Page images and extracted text
*** Begin section ***

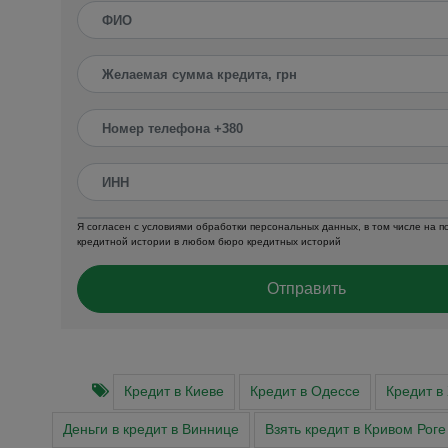
Я согласен с условиями обработки персональных данных, в том числе на 
кредитной истории в любом бюро кредитных историй
Отправить
Кредит в Киеве
Кредит в Одессе
Кредит в
Деньги в кредит в Виннице
Взять кредит в Кривом Роге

*** End section ***

**Problem statement**
Starting at the line with "кредитной истории в", retype each line through the final one in the data above, unchanged and with nothing added.

**Exercise result**
кредитной истории в любом бюро кредитных историй
Отправить
Кредит в Киеве
Кредит в Одессе
Кредит в
Деньги в кредит в Виннице
Взять кредит в Кривом Роге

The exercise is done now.